I haven't had a land line in about a decade.


----------



## AngieM2 (May 10, 2002)

I ditched land line about 1997 or 98. I was never at home to answer it, and would not return calls after about 9 or 10. And they charge for long distance.

It was more practical for me to have the phone with me.

And I remember on time around 1998 or 99, I was in Decatur AL WalMart looking at oil. My daughter on a mission trip that was coming back thru Paris, France called me and I answered. It still is mind boggling that I could be there and she could be in Paris and the call was better quality than any land line local or long distance.

I've never used land phone lines for internet.


----------



## ovsfarm (Jan 14, 2003)

I have never heard a cell phone with the quality as clear as a land line. May just be too much interference in my area, but it's no contest in terms of quality of sound. Also, Many times my power goes out or something goes wrong with the cell tower, but my land line still works fine.

If I had to drop one and keep the other, there'd be no contest - I'd ditch the cell in a heart beat and keep the land line.


----------



## Jaclynne (May 14, 2002)

chickenista said:


> I have a deal something like that. I seldom watch the tv. Don't count on it staying that price. My bill has crept up to over $170 per mo. I'm thinking I'll drop the land line and tv. I just need a more user friendly cell ph first.


----------



## wes917 (Sep 26, 2011)

I have had a land line for my dsl service only for the last 7 years, can't say I miss having a land line.


----------



## unregistered29228 (Jan 9, 2008)

I'd ditch our land line in 5 seconds if we had good cell coverage.
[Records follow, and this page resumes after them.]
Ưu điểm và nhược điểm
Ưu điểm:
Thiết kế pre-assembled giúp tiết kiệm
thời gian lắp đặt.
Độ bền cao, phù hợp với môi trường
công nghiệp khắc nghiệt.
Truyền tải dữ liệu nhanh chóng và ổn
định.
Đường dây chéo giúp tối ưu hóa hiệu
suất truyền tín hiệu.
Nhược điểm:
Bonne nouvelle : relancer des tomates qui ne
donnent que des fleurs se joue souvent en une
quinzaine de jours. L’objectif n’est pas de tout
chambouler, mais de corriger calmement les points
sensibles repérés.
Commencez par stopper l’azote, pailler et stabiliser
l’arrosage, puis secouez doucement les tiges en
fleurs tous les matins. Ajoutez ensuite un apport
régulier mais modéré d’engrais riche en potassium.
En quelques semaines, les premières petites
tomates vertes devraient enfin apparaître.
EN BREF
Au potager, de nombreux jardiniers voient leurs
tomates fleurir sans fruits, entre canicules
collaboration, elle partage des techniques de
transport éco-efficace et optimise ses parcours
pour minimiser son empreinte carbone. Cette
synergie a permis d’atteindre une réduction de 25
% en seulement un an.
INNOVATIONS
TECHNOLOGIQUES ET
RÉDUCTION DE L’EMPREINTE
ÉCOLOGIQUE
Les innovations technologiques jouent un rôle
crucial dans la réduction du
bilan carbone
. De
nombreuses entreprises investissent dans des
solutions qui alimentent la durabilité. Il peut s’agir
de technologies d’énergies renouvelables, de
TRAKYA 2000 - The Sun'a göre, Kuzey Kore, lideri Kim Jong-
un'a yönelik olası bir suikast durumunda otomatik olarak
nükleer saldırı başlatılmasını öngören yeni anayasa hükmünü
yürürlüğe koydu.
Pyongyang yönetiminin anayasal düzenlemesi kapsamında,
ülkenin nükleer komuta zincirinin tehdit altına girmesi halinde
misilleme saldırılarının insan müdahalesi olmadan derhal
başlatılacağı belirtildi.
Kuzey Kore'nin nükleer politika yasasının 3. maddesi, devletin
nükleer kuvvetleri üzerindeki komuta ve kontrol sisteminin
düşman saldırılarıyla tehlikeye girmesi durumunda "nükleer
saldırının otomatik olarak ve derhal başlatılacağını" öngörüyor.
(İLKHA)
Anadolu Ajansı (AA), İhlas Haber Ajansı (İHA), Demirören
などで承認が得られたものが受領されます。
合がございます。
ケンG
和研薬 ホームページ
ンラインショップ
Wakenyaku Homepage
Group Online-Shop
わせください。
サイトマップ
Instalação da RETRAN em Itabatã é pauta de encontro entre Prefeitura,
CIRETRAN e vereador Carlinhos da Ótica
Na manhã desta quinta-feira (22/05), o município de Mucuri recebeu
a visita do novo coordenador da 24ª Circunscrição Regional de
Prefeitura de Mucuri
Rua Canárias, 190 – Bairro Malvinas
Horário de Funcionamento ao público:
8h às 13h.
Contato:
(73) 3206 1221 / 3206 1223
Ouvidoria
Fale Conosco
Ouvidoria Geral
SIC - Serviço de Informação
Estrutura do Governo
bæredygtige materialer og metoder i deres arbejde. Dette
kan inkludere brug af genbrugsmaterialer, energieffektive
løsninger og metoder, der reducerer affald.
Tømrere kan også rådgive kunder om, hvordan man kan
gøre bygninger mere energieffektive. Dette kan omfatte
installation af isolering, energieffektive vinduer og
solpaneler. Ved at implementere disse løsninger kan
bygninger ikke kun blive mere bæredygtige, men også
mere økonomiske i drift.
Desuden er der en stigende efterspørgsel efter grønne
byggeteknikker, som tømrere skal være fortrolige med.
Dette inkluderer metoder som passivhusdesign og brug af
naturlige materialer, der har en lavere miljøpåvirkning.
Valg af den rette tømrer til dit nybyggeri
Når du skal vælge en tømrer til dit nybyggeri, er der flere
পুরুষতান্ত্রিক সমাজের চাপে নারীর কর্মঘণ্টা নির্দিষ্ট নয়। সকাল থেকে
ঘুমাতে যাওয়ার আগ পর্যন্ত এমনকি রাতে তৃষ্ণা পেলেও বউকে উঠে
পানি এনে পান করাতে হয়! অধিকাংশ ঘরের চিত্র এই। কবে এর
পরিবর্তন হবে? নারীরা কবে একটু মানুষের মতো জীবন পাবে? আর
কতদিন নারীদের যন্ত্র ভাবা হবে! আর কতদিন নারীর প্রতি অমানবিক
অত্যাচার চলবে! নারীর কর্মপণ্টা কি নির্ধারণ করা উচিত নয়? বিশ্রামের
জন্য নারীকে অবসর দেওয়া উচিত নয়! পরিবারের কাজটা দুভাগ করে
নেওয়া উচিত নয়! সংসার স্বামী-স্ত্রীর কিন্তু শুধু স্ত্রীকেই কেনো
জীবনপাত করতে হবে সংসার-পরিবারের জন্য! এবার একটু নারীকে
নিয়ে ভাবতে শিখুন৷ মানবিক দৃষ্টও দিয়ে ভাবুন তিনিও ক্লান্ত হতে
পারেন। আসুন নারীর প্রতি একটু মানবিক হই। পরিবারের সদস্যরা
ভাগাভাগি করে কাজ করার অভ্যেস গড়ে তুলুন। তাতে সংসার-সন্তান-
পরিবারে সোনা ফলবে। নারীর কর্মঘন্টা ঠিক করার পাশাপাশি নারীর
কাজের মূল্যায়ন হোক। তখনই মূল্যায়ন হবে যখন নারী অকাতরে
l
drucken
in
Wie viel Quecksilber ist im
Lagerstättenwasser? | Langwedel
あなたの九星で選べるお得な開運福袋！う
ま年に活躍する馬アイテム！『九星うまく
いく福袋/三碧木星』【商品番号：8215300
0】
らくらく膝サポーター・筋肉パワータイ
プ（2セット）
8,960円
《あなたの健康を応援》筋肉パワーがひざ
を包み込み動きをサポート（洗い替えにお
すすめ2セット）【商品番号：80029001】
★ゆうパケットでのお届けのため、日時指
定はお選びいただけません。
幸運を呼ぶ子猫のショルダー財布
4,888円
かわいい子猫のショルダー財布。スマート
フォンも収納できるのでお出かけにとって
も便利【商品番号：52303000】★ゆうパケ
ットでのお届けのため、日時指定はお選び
But make sure you can get good enough signal on your cell phone before you leap. We can only use Verizon for cell phones out here, and even then there are dead areas.


----------



## mnn2501 (Apr 2, 2008)

Have not had a land line for about a decade. They are absolutely worthless in my personal opinion. Don't get me wrong, I'm not the type that has his face and thumbs buried in a smart phone. I just like the ability to take my phone with me where ever I go.


----------



## Jim-mi (May 15, 2002)

Mostly because of all the negative's that I read here about sat for internet----very limited band with . . . .and super high prices ($170 just posted) . . I keep the line for DSL
Where I live, there is no Cable . . no options for internet . .except for highly overpriced sat dish . . . . 
I just will not pay ($170) a month thank you.
My tracphone is mostly just for emergency's


----------



## Vosey (Dec 8, 2012)

We haven't had a landline in over 10 years. I totally agree with sidepasser. I often have my phone on just vibrate, check it once in awhile, call people back when I feel like it. DH never answers his unless its me. My MIL was here a while back, when one of our phones would ring she'd grab it and run it to us, "your phone's ringing!". It drove her nuts that we didn't care. 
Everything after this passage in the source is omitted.